FWIW, enjoy the Toyota, nice trucks... I own a 06' Xterra Off road model. I've had it on the beach for a total of 40 days or so now. Not a single problem. It will absolutely eat the gas if you put your foot into it, but it's got a bit more than 260hp or so. I like the fact that I can lock the differentials for the posi traction...


----------



## HellRhaY (Jul 6, 2007)

tacoma double cab hands down.
21miles a gallon, whew. i saw a tacoma on my used car dealership the other day:
model 2001 double cab
88,000 miles
$14,000 
after the payments are done there's still plenty of resell value.


----------



## RedskinFan228 (Jun 28, 2004)

Yea that is what made me buy the 4runner the locking diff. Best thing about Toyota Trucks the 4 runner tacoma and FJ cruiser all come with the locking diff on the auto tranneys  Maiden run south will be this weekend if the beacjes are still open that is

Ken


----------



## TugCapn (Jun 18, 2007)

*4 Runner*

I just bought a 07' 4 Runner Sport Edition fully loaded w/V8, man this one is more aggressive then my last one


----------



## paraman72 (Aug 14, 2007)

Go jeep...
Nothing else compares


----------



## TugCapn (Jun 18, 2007)

paraman72 said:


> Go jeep...
> Nothing else compares


Got rid of my 05 Rocky Mtn.Wrangler for the Runner. The Toyota beats it hands down in ride, comfort, power and has better resale value.....PEACE OUT


----------



## byrontx (Aug 26, 2006)

The Tacoma is cool but I went with the 4Runner. It's nice being able to lock stuff up like when stopping for beer, buying bait etc.
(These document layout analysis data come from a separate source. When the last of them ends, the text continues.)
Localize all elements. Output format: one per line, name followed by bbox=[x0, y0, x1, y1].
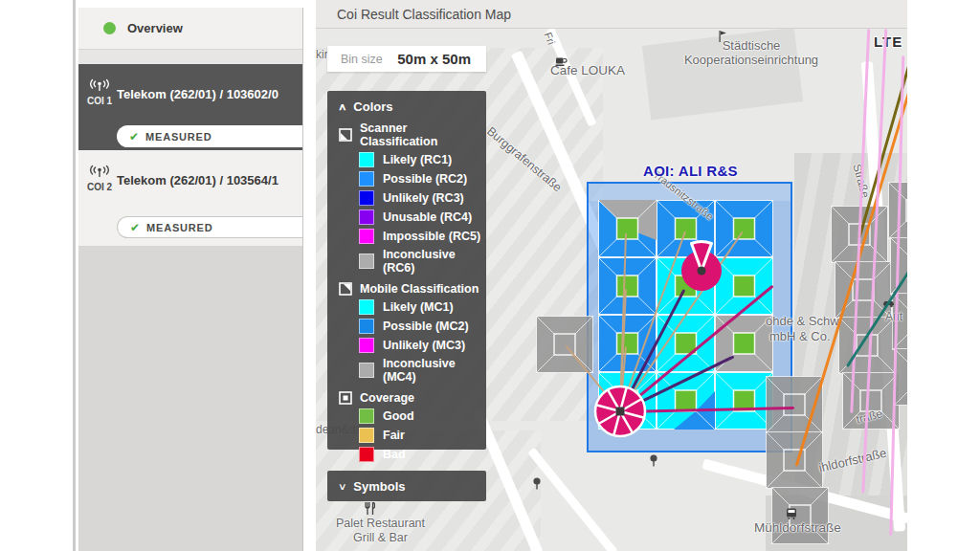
coverage-square-icon bbox=[339, 391, 352, 405]
legend-swatch bbox=[359, 190, 374, 206]
legend-item-label: Unlikely (MC3) bbox=[383, 339, 465, 352]
coi1-id: COI 1 bbox=[84, 96, 115, 106]
legend-item: Unusable (RC4) bbox=[359, 209, 486, 225]
coi1-status-badge: ✔ MEASURED bbox=[117, 125, 302, 147]
sidebar-item-coi1[interactable]: COI 1 Telekom (262/01) / 103602/0 ✔ MEAS… bbox=[78, 64, 302, 150]
legend-item-label: Fair bbox=[383, 429, 405, 442]
map-label: kir bbox=[316, 48, 328, 61]
flag-icon bbox=[718, 29, 727, 46]
legend-panel: ∧ Colors Scanner ClassificationLikely (R… bbox=[327, 91, 486, 450]
legend-item-label: Good bbox=[383, 409, 414, 423]
legend-item-label: Likely (RC1) bbox=[383, 153, 452, 166]
legend-swatch bbox=[359, 363, 374, 378]
legend-section-label: Mobile Classification bbox=[360, 282, 479, 296]
bin-cell bbox=[598, 257, 657, 319]
legend-item: Possible (RC2) bbox=[359, 171, 486, 187]
inconclusive-bin-cell bbox=[766, 431, 823, 493]
page-title: Coi Result Classification Map bbox=[316, 0, 907, 29]
legend-item-label: Possible (MC2) bbox=[383, 320, 469, 333]
legend-item: Inconclusive (RC6) bbox=[359, 248, 486, 275]
cell-site-pie bbox=[671, 240, 732, 305]
coi2-status-badge: ✔ MEASURED bbox=[117, 216, 302, 238]
inconclusive-bin-cell bbox=[771, 487, 829, 548]
aoi-label: AOI: ALI R&S bbox=[643, 163, 738, 179]
legend-item-label: Possible (RC2) bbox=[383, 172, 467, 186]
legend-section-title: Scanner Classification bbox=[339, 121, 486, 148]
legend-item: Bad bbox=[359, 447, 486, 462]
map-panel-header: Coi Result Classification Map bbox=[316, 0, 907, 29]
coi2-status-text: MEASURED bbox=[146, 222, 212, 233]
map-label: Aut bbox=[885, 310, 902, 323]
legend-swatch bbox=[359, 428, 374, 443]
legend-section-label: Coverage bbox=[360, 391, 414, 405]
map-road bbox=[527, 448, 617, 551]
restaurant-icon bbox=[365, 501, 375, 518]
inconclusive-bin-cell bbox=[838, 317, 896, 378]
legend-item-label: Bad bbox=[383, 448, 406, 461]
coffee-icon bbox=[555, 54, 568, 71]
legend-section-title: Mobile Classification bbox=[339, 282, 486, 296]
legend-item-label: Unlikely (RC3) bbox=[383, 191, 464, 205]
legend-swatch bbox=[359, 338, 374, 353]
legend-item-label: Inconclusive (MC4) bbox=[383, 357, 486, 384]
legend-swatch bbox=[359, 229, 374, 244]
mobile-corner-icon bbox=[339, 282, 352, 296]
bin-size-value: 50m x 50m bbox=[397, 51, 471, 67]
legend-item-label: Impossible (RC5) bbox=[383, 230, 480, 243]
map-label: Palet Restaurant bbox=[321, 517, 440, 530]
chevron-up-icon: ∧ bbox=[338, 101, 347, 112]
coi2-id: COI 2 bbox=[84, 182, 115, 192]
legend-item-label: Inconclusive (RC6) bbox=[383, 248, 486, 275]
symbols-panel[interactable]: ∨ Symbols bbox=[327, 471, 486, 501]
lte-logo: LTE bbox=[874, 33, 902, 50]
bin-cell bbox=[715, 372, 773, 433]
panel-divider bbox=[73, 0, 76, 551]
symbols-title: Symbols bbox=[353, 479, 405, 494]
map-label: Kooperationseinrichtung bbox=[656, 53, 847, 67]
legend-item: Inconclusive (MC4) bbox=[359, 357, 486, 384]
legend-colors-header[interactable]: ∧ Colors bbox=[339, 99, 486, 114]
bus-icon bbox=[786, 506, 797, 523]
chevron-down-icon: ∨ bbox=[338, 481, 347, 492]
map-panel: Coi Result Classification Map AOI: ALI R… bbox=[316, 0, 907, 551]
legend-item-label: Likely (MC1) bbox=[383, 300, 454, 314]
legend-swatch bbox=[359, 152, 374, 167]
legend-section-title: Coverage bbox=[339, 391, 486, 405]
coi1-status-text: MEASURED bbox=[145, 131, 212, 143]
bin-cell bbox=[598, 200, 657, 261]
checkmark-icon: ✔ bbox=[129, 130, 139, 143]
legend-item-label: Unusable (RC4) bbox=[383, 210, 472, 224]
bin-cell bbox=[657, 372, 715, 433]
legend-item: Impossible (RC5) bbox=[359, 229, 486, 244]
legend-item: Possible (MC2) bbox=[359, 319, 486, 334]
legend-section-label: Scanner Classification bbox=[360, 121, 486, 148]
legend-colors-title: Colors bbox=[353, 99, 392, 114]
legend-item: Unlikely (MC3) bbox=[359, 338, 486, 353]
legend-swatch bbox=[359, 447, 374, 462]
legend-item: Good bbox=[359, 408, 486, 424]
legend-swatch bbox=[359, 209, 374, 225]
map-label: Grill & Bar bbox=[321, 531, 440, 544]
tree-icon bbox=[532, 476, 542, 494]
legend-swatch bbox=[359, 408, 374, 424]
checkmark-icon: ✔ bbox=[130, 221, 140, 234]
legend-item: Likely (RC1) bbox=[359, 152, 486, 167]
overview-status-dot-icon bbox=[103, 22, 116, 34]
coi1-title: Telekom (262/01) / 103602/0 bbox=[117, 87, 278, 101]
antenna-icon bbox=[89, 164, 110, 180]
bin-size-control[interactable]: Bin size 50m x 50m bbox=[327, 46, 486, 72]
map-label: mbH & Co. bbox=[769, 329, 831, 343]
map-label: ohde & Schw bbox=[766, 314, 839, 328]
legend-swatch bbox=[359, 319, 374, 334]
antenna-icon bbox=[89, 77, 110, 94]
map-canvas[interactable]: AOI: ALI R&S bbox=[316, 29, 907, 551]
legend-item: Likely (MC1) bbox=[359, 299, 486, 315]
tree-icon bbox=[649, 453, 658, 471]
sidebar-item-coi2[interactable]: COI 2 Telekom (262/01) / 103564/1 ✔ MEAS… bbox=[78, 150, 302, 247]
sidebar-item-overview[interactable]: Overview bbox=[78, 8, 302, 50]
sidebar-spacer bbox=[78, 50, 302, 64]
cell-site-pie bbox=[590, 381, 651, 446]
legend-swatch bbox=[359, 299, 374, 315]
legend-swatch bbox=[359, 253, 374, 269]
overview-label: Overview bbox=[127, 21, 183, 35]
Stuff laying around in the back of a truck can get away.


----------



## inshoreangler95 (Jun 15, 2008)

the xterra is very nice and looks good but no experience with it. if i were you i would go with the 4runner i have a buddy whos had one of those for like nine years now and well it runs great its smooth and as far as im conserned hes had absolutely no big problems with it, you can also stack the miles on em like crazy!luck, post some pics after you make up your mind and you hit the beach.


----------



## warbirdfan (Sep 4, 2008)

I'm in my second Xterra, an '06 Off-Road. I love it! Yes, the milege leaves much to be desired, but there's plenty of power, and it's killer on the beach. I even tow my 20' Sea Hunt boat without a problem ('cept even worse milege). My 2000 Xterra had 150K miles on it when I sold it and the new owner says it's still going strong trouble free.
The Xterras are no frills vehicles, all the more reason to "abuse" them as a beaching, fishin, work horse.


----------